** Opening Given records block **

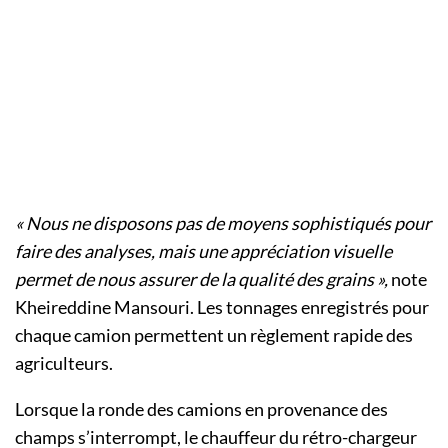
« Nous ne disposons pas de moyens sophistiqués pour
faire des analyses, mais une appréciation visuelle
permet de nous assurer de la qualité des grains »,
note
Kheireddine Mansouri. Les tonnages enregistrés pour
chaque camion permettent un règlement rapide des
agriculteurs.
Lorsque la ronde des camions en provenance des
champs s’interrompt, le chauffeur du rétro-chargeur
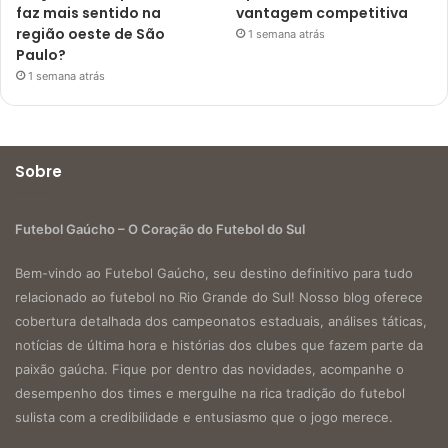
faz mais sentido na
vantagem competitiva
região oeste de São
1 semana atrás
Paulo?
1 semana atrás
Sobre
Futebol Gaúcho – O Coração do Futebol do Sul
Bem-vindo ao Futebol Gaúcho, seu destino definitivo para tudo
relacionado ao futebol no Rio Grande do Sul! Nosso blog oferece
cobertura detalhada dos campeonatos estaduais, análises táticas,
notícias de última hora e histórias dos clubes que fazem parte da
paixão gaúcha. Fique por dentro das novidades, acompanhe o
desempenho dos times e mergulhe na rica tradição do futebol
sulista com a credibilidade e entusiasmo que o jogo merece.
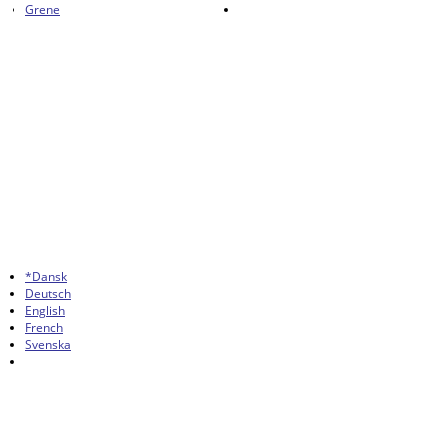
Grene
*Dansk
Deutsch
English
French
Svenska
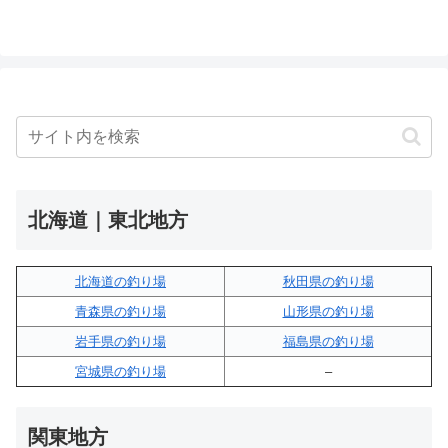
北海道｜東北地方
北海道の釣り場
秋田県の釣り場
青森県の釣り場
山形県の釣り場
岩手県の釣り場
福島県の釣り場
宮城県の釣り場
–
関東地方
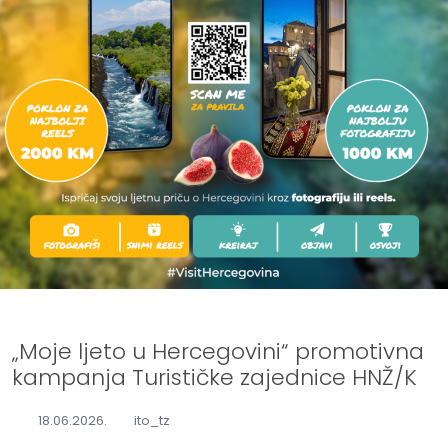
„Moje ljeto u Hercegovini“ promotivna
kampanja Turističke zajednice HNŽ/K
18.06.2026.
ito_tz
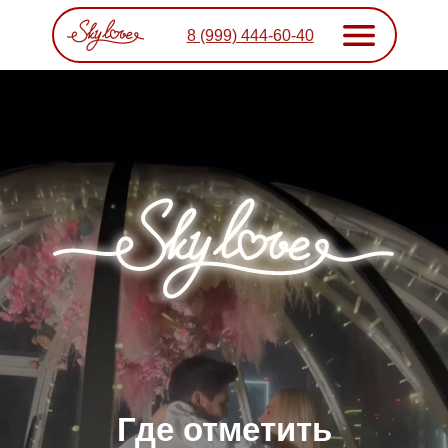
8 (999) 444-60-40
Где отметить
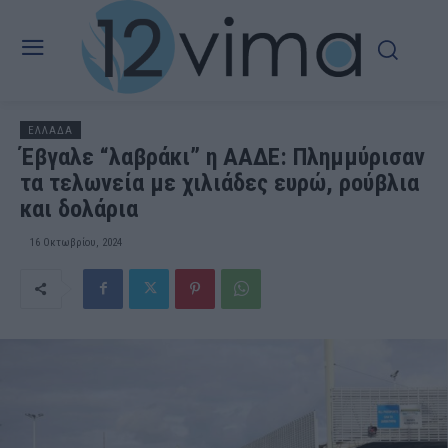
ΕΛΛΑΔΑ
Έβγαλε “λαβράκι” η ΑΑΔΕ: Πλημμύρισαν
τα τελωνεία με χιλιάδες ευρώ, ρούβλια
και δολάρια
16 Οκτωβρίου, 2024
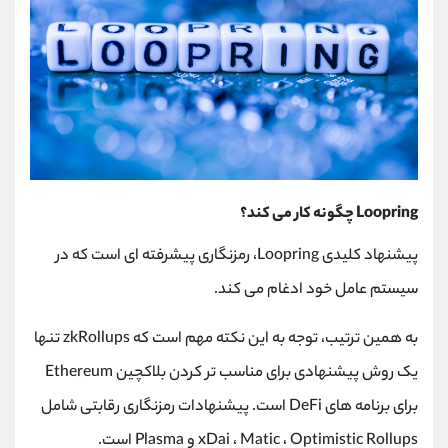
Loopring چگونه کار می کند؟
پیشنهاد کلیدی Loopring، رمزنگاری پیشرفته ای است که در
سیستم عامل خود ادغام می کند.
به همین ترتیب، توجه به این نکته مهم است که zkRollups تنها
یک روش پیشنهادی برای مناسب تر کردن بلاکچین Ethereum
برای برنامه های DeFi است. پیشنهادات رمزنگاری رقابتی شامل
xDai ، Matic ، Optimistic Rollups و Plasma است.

** Closing Given records block **
** Opening Given records block **

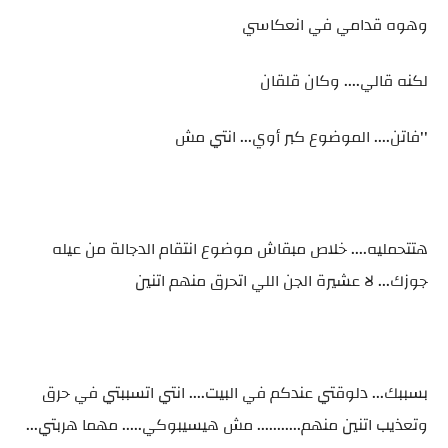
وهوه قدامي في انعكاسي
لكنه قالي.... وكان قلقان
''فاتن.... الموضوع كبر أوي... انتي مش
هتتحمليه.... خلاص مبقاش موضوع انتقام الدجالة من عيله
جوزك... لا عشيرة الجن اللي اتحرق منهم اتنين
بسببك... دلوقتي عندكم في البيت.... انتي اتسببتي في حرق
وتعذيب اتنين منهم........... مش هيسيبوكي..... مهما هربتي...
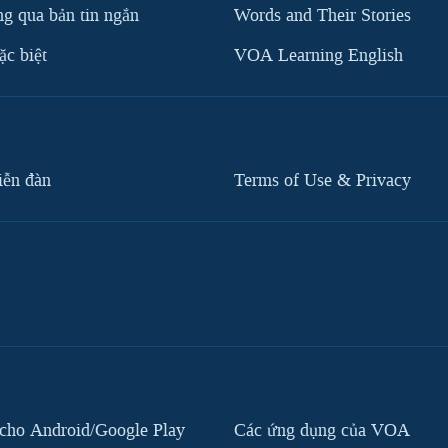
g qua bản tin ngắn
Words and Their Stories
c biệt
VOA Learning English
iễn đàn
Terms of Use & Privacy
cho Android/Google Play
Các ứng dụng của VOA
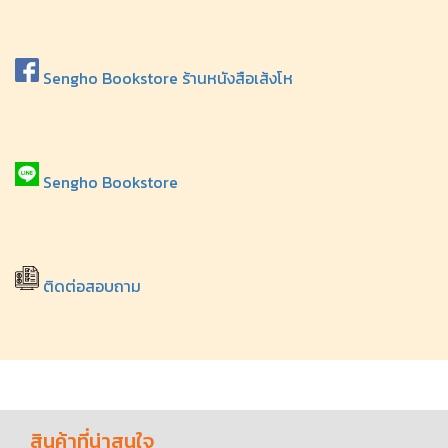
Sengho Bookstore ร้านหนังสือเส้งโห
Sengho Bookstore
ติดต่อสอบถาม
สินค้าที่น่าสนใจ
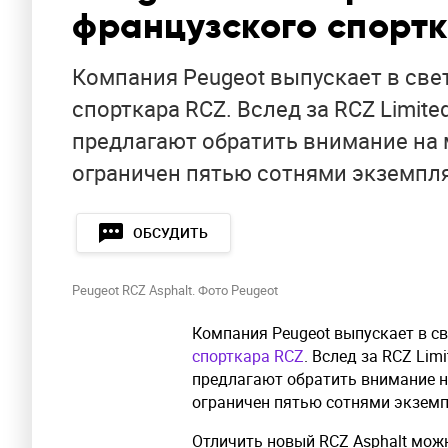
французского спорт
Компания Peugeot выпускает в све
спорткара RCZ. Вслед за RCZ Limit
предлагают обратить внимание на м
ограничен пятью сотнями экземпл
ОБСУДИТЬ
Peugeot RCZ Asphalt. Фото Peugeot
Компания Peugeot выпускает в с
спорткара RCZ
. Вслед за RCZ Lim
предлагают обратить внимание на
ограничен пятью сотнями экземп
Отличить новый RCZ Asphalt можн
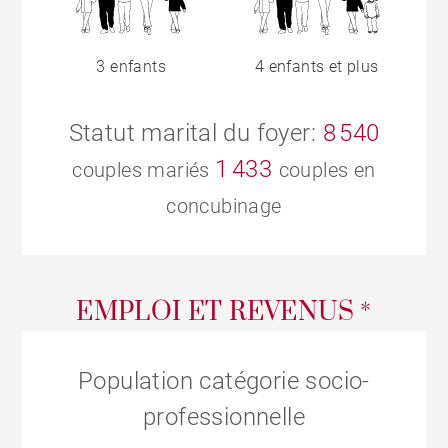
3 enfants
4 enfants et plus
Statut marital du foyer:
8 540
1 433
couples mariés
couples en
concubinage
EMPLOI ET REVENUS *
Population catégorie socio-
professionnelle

** Closing Given records block **
** Opening Given records block **

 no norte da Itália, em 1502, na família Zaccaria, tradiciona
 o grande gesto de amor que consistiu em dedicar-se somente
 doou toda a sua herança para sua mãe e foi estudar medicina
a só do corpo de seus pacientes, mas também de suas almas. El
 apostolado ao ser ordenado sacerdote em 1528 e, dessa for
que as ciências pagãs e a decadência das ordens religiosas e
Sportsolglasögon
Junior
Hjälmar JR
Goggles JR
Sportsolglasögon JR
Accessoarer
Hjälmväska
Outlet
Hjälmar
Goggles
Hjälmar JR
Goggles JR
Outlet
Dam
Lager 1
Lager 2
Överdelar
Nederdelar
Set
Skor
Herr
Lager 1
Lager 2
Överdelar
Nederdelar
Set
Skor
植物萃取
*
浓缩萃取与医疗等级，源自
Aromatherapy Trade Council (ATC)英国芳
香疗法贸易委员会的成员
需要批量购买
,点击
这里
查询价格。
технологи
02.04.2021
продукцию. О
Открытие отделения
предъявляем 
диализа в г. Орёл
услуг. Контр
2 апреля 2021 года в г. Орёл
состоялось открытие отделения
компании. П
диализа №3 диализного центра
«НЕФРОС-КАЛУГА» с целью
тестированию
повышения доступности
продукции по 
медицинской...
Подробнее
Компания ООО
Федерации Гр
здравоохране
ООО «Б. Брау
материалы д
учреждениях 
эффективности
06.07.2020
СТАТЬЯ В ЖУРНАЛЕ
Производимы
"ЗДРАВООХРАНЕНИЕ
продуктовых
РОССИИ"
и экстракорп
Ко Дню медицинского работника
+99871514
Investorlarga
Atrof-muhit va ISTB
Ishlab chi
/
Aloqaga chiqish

** Closing Given records block **

** Your instructions **
Go through the listing above line by line and state how many lines include the string "обратить". Write only the number.

** Reply **
2